Struggling NEC Corp. is looking to sell its mobile phone unit after two years of straight losses.
Unnamed sources have informed the Reuters news agency that Japan's NEC Corp. is currently in talks to sell its struggling mobile phone unit to its PC venture partner Lenovo. The company is also negotiating with potential domestic buyers as well.
The news is surprising given that up until now, NEC has stressed that its mobile phone unit was an important part of its overall operations. But sources claim that the company is shedding assets to bolster profitability after two years of consistent quarterly financial losses and a declining market share.
"Amid the rapidly changing market we are considering a number of ways to bolster the competitiveness of our mobile phone business, but nothing has been decided," a NEC representative said via the Tokyo Stock Exchange in response to the reports.
According to Reuters, Japanese phone makers are failing to gain traction overseas thanks to smartphone monsters like Samsung and Apple. On a local level, these two giants are even cutting into the company's market share while Chinese phone makers follow close behind.
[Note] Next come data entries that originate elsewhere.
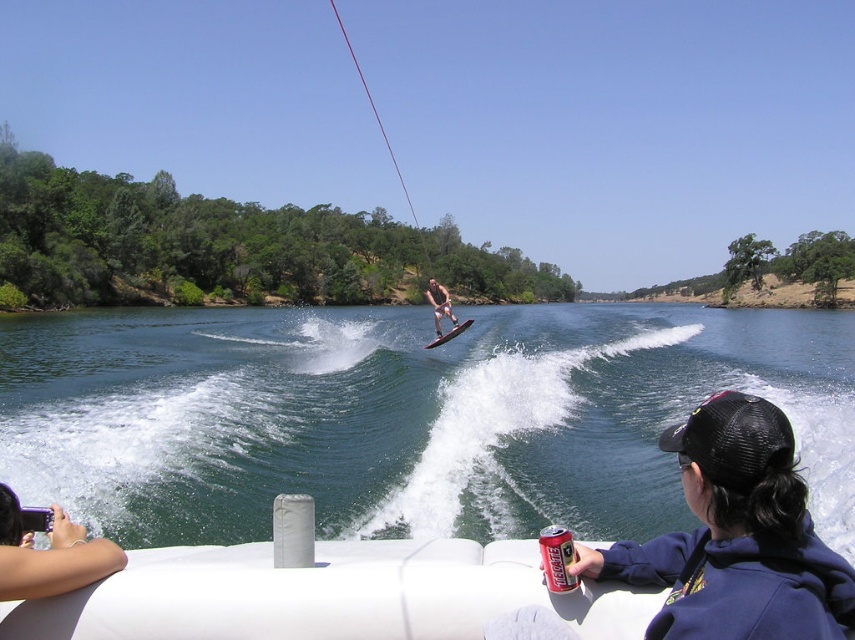 You are a photographer on the boat and want to capture a photo of the water skier. Based on the scene, which object is positioned lower in the frame between the clear water at wake center and the smooth tan skin at center?

The clear water at wake center is positioned below the smooth tan skin at center, so the clear water at wake center is lower in the frame.

You are a safety officer assessing the water skiing scene. You notice the clear water at wake center and the skinny jeans at lower left. Which object is higher in the scene?

The clear water at wake center is much taller than the skinny jeans at lower left. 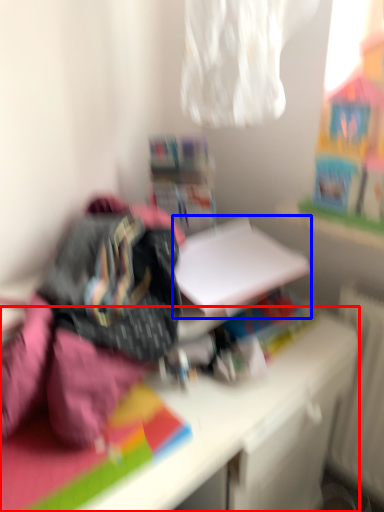 Question: Which point is further to the camera, desk (highlighted by a red box) or paperback book (highlighted by a blue box)?

Choices:
 (A) desk
 (B) paperback book

Answer: (B) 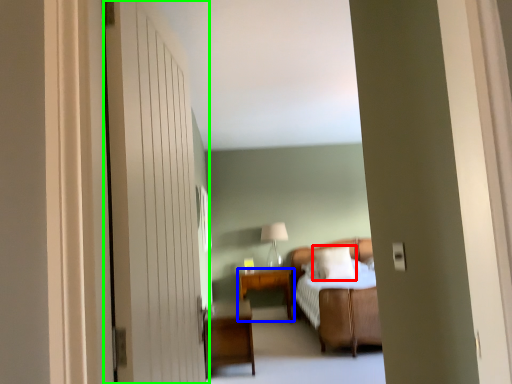 Question: Estimate the real-world distances between objects in this image. Which object is closer to pillow (highlighted by a red box), table (highlighted by a blue box) or door (highlighted by a green box)?

Choices:
 (A) table
 (B) door

Answer: (A) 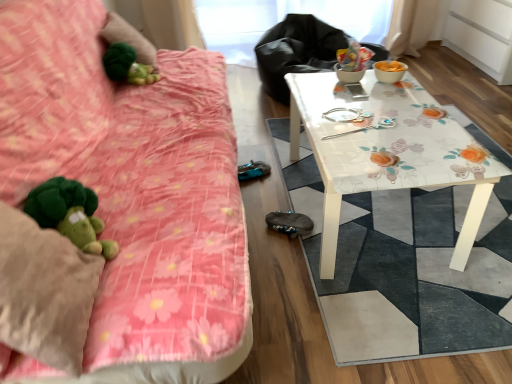 Describe the element at coordinates (70, 214) in the screenshot. I see `green plush toy at left, the 1th toy viewed from the front` at that location.

Locate an element on the screen. This screenshot has width=512, height=384. floral glass table at center is located at coordinates (387, 151).

At what (x,y) coordinates should I click in order to perform the action: click on metallic silver spoon at center. Please return your answer as a coordinate pair (x, y). The width and height of the screenshot is (512, 384). Looking at the image, I should click on [367, 128].

Where is `green plush toy at left, placed as the first toy when sorted from back to front`? Image resolution: width=512 pixels, height=384 pixels. green plush toy at left, placed as the first toy when sorted from back to front is located at coordinates (127, 66).

Does fluffy pink blanket at left have a greater width compared to green plush toy at left, the second toy in the front-to-back sequence?

Yes, fluffy pink blanket at left is wider than green plush toy at left, the second toy in the front-to-back sequence.

Is the surface of fluffy pink blanket at left in direct contact with green plush toy at left, the first toy positioned from the top?

fluffy pink blanket at left and green plush toy at left, the first toy positioned from the top, are clearly separated.

Is fluffy pink blanket at left to the left or to the right of green plush toy at left, the first toy positioned from the top, in the image?

Clearly, fluffy pink blanket at left is on the right of green plush toy at left, the first toy positioned from the top, in the image.

From a real-world perspective, between fluffy pink blanket at left and green plush toy at left, the first toy positioned from the top, who is vertically higher?

In real-world perspective, green plush toy at left, the first toy positioned from the top, is above.

Considering the sizes of objects green plush toy at left, the second toy when ordered from bottom to top, and green plush toy at left, the second toy in the top-to-bottom sequence, in the image provided, who is thinner, green plush toy at left, the second toy when ordered from bottom to top, or green plush toy at left, the second toy in the top-to-bottom sequence,?

Thinner between the two is green plush toy at left, the second toy in the top-to-bottom sequence.

Is green plush toy at left, arranged as the first toy when ordered from the bottom, at the back of green plush toy at left, placed as the first toy when sorted from back to front?

No, green plush toy at left, placed as the first toy when sorted from back to front,'s orientation is not away from green plush toy at left, arranged as the first toy when ordered from the bottom.

Considering the relative sizes of green plush toy at left, the first toy positioned from the top, and green plush toy at left, the second toy in the top-to-bottom sequence, in the image provided, is green plush toy at left, the first toy positioned from the top, bigger than green plush toy at left, the second toy in the top-to-bottom sequence,?

Actually, green plush toy at left, the first toy positioned from the top, might be smaller than green plush toy at left, the second toy in the top-to-bottom sequence.

Between green plush at upper left and green plush toy at left, placed as the first toy when sorted from back to front, which one has larger size?

green plush at upper left.

Looking at this image, can you tell me how much green plush at upper left and green plush toy at left, placed as the first toy when sorted from back to front, differ in facing direction?

3.91e-05 degrees.

Is green plush at upper left oriented towards green plush toy at left, the second toy in the front-to-back sequence?

No, green plush at upper left does not turn towards green plush toy at left, the second toy in the front-to-back sequence.

Is fluffy pink blanket at left positioned with its back to metallic silver spoon at center?

Yes, metallic silver spoon at center is at the back of fluffy pink blanket at left.

Considering the sizes of objects fluffy pink blanket at left and metallic silver spoon at center in the image provided, who is wider, fluffy pink blanket at left or metallic silver spoon at center?

With larger width is fluffy pink blanket at left.

From a real-world perspective, is fluffy pink blanket at left positioned over metallic silver spoon at center based on gravity?

Incorrect, from a real-world perspective, fluffy pink blanket at left is lower than metallic silver spoon at center.

At what (x,y) coordinates should I click in order to perform the action: click on sit above the floral glass table at center (from the image's perspective). Please return your answer as a coordinate pair (x, y). Looking at the image, I should click on (296, 51).

Is point (277, 57) in front of point (329, 267)?

No.

Is floral-patterned table at right oriented towards floral glass table at center?

No, floral-patterned table at right does not turn towards floral glass table at center.

Is green plush toy at left, placed as the first toy when sorted from back to front, oriented away from green plush at upper left?

No, green plush at upper left is not at the back of green plush toy at left, placed as the first toy when sorted from back to front.

Considering the positions of objects green plush toy at left, the first toy positioned from the top, and green plush at upper left in the image provided, who is more to the left, green plush toy at left, the first toy positioned from the top, or green plush at upper left?

green plush at upper left is more to the left.

Is point (152, 67) closer or farther from the camera than point (112, 35)?

Point (152, 67).

Looking at their sizes, would you say green plush toy at left, placed as the first toy when sorted from back to front, is wider or thinner than green plush at upper left?

In the image, green plush toy at left, placed as the first toy when sorted from back to front, appears to be more narrow than green plush at upper left.

Is green plush toy at left, which ranks as the 2th toy in back-to-front order, looking in the opposite direction of metallic silver spoon at center?

No, metallic silver spoon at center is not at the back of green plush toy at left, which ranks as the 2th toy in back-to-front order.

Considering the relative sizes of green plush toy at left, the second toy in the top-to-bottom sequence, and metallic silver spoon at center in the image provided, is green plush toy at left, the second toy in the top-to-bottom sequence, smaller than metallic silver spoon at center?

Incorrect, green plush toy at left, the second toy in the top-to-bottom sequence, is not smaller in size than metallic silver spoon at center.

Is green plush toy at left, the second toy in the top-to-bottom sequence, wider than metallic silver spoon at center?

Yes.

Is green plush toy at left, the second toy in the top-to-bottom sequence, at the left side of metallic silver spoon at center?

Correct, you'll find green plush toy at left, the second toy in the top-to-bottom sequence, to the left of metallic silver spoon at center.

You are a GUI agent. You are given a task and a screenshot of the screen. Output one action in this format:
    pyautogui.click(x=<x>, y=<y>)
    Task: Click on the 2nd toy behind the fluffy pink blanket at left, starting your count from the anchor
    
    Given the screenshot: What is the action you would take?
    pyautogui.click(x=127, y=66)

At what (x,y) coordinates should I click in order to perform the action: click on toy that appears in front of the green plush toy at left, placed as the first toy when sorted from back to front. Please return your answer as a coordinate pair (x, y). This screenshot has height=384, width=512. Looking at the image, I should click on (70, 214).

Based on their spatial positions, is green plush at upper left or green plush toy at left, the 1th toy viewed from the front, closer to green plush toy at left, placed as the first toy when sorted from back to front?

green plush at upper left is positioned closer to the anchor green plush toy at left, placed as the first toy when sorted from back to front.

In the scene shown: From the image, which object appears to be nearer to fluffy pink blanket at left, green plush at upper left or floral glass table at center?

floral glass table at center.

Looking at the image, which one is located closer to green plush at upper left, floral glass table at center or green plush toy at left, which ranks as the 2th toy in back-to-front order?

Among the two, floral glass table at center is located nearer to green plush at upper left.

Looking at the image, which one is located further to floral-patterned table at right, floral glass table at center or metallic silver spoon at center?

metallic silver spoon at center is positioned further to the anchor floral-patterned table at right.

Estimate the real-world distances between objects in this image. Which object is further from floral-patterned table at right, green plush toy at left, placed as the first toy when sorted from back to front, or green plush at upper left?

green plush toy at left, placed as the first toy when sorted from back to front, is positioned further to the anchor floral-patterned table at right.

Considering their positions, is floral glass table at center positioned further to metallic silver spoon at center than green plush toy at left, placed as the first toy when sorted from back to front?

green plush toy at left, placed as the first toy when sorted from back to front, is positioned further to the anchor metallic silver spoon at center.

Which object lies further to the anchor point fluffy pink blanket at left, floral glass table at center or green plush toy at left, placed as the first toy when sorted from back to front?

The object further to fluffy pink blanket at left is green plush toy at left, placed as the first toy when sorted from back to front.

From the image, which object appears to be farther from fluffy pink blanket at left, floral-patterned table at right or metallic silver spoon at center?

Based on the image, floral-patterned table at right appears to be further to fluffy pink blanket at left.

This screenshot has height=384, width=512. What are the coordinates of `twin located between fluffy pink blanket at left and green plush at upper left in the depth direction` in the screenshot? It's located at (367, 128).

Locate an element on the screen. The height and width of the screenshot is (384, 512). toy between green plush toy at left, the second toy in the front-to-back sequence, and metallic silver spoon at center is located at coordinates (70, 214).

Locate an element on the screen. twin between green plush toy at left, arranged as the first toy when ordered from the bottom, and floral glass table at center is located at coordinates click(x=367, y=128).

Find the location of a particular element. toy situated between green plush toy at left, the first toy positioned from the top, and floral glass table at center from left to right is located at coordinates (70, 214). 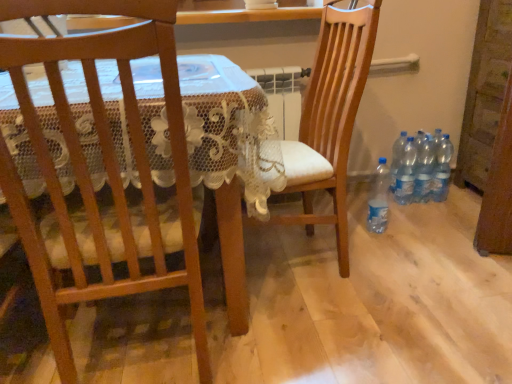 Locate an element on the screen. The width and height of the screenshot is (512, 384). free spot in front of wooden chair at center, the 2th chair from the left is located at coordinates (337, 335). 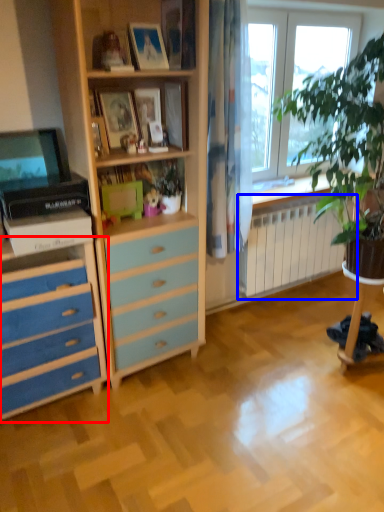 Question: Among these objects, which one is farthest to the camera, chest of drawers (highlighted by a red box) or radiator (highlighted by a blue box)?

Choices:
 (A) chest of drawers
 (B) radiator

Answer: (B) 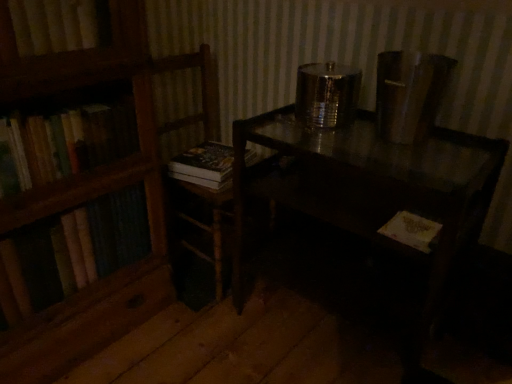 Question: Which direction should I rotate to look at hardcover book at center, which is the 2th book in front-to-back order, — up or down?

Choices:
 (A) down
 (B) up

Answer: (B)

Question: Does yellow paper book at lower right, which ranks as the first book in front-to-back order, have a larger size compared to hardcover book at center, the 1th book when ordered from top to bottom?

Choices:
 (A) yes
 (B) no

Answer: (B)

Question: Is yellow paper book at lower right, the 1th book positioned from the bottom, not within hardcover book at center, which is the 2th book in front-to-back order?

Choices:
 (A) yes
 (B) no

Answer: (A)

Question: Considering the relative sizes of yellow paper book at lower right, acting as the 2th book starting from the back, and hardcover book at center, the 1th book when ordered from top to bottom, in the image provided, is yellow paper book at lower right, acting as the 2th book starting from the back, wider than hardcover book at center, the 1th book when ordered from top to bottom,?

Choices:
 (A) yes
 (B) no

Answer: (B)

Question: Is hardcover book at center, the 1th book when ordered from top to bottom, a part of yellow paper book at lower right, which is the 2th book in top-to-bottom order?

Choices:
 (A) no
 (B) yes

Answer: (A)

Question: From a real-world perspective, is yellow paper book at lower right, acting as the 2th book starting from the back, positioned over hardcover book at center, the 1th book in the left-to-right sequence, based on gravity?

Choices:
 (A) yes
 (B) no

Answer: (A)

Question: Is yellow paper book at lower right, acting as the 2th book starting from the back, looking in the opposite direction of hardcover book at center, which is the 2th book in front-to-back order?

Choices:
 (A) yes
 (B) no

Answer: (B)

Question: Is hardcover book at center, the 1th book when ordered from top to bottom, bigger than yellow paper book at lower right, which is the 2th book in top-to-bottom order?

Choices:
 (A) no
 (B) yes

Answer: (B)

Question: Does hardcover book at center, which is counted as the 2th book, starting from the bottom, appear on the left side of yellow paper book at lower right, acting as the 2th book starting from the back?

Choices:
 (A) yes
 (B) no

Answer: (A)

Question: Is hardcover book at center, which is the 2th book in front-to-back order, aimed at yellow paper book at lower right, which ranks as the first book in front-to-back order?

Choices:
 (A) yes
 (B) no

Answer: (A)

Question: Is hardcover book at center, the second book viewed from the right, looking in the opposite direction of yellow paper book at lower right, the 1th book positioned from the bottom?

Choices:
 (A) no
 (B) yes

Answer: (A)

Question: Is there a large distance between hardcover book at center, which is the 2th book in front-to-back order, and yellow paper book at lower right, the 1th book positioned from the bottom?

Choices:
 (A) no
 (B) yes

Answer: (A)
In October 2012, NEC cut its mobile phone sales target for the fiscal year ending March 2013 from 5 million units to 4.3 million units. Meanwhile, the world's #1 or #2 PC maker Lenovo (depending on who you ask) is looking to expand its smartphone coverage, especially overseas.
Back in January, Lenovo Group Chief Financial Officer Wong Wai Ming said that the company was accessing potential acquisition targets and strategic alliances. There was talk that RIM would be one of those alliances given that Lenovo doesn't have a strong smartphone portfolio in North America. But the company followed up by dismissing the RIM topic as mere press chatter.
Although Lenovo does have a smartphone business, it's nowhere near the magnitude of Apple and Samsung. But as of last October, the company commanded 11.5-percent of the Chinese mobile market, filing in second place behind Samsung and ahead of Apple (11-percent), Huawei (9.9-percent) and Coolpad (9.7-percent).
"There is definitely a slowdown in the [PC] market in all parts of the world," said Milko Van Duijl, Lenovo's president for the Asia-Pacific and Latin America regions in a recent interview. "However, we are so strong in China that [it] was a good reason for us to expand into smartphones."
Lenovo currently hasn't provided any feedback regarding news of acquiring NEC's mobile phone unit. Meanwhile, sources claim that NEC is looking to sell its mobile services subsidiary, NEC Mobiling Ltd, for up to $850 million USD in a separate deal.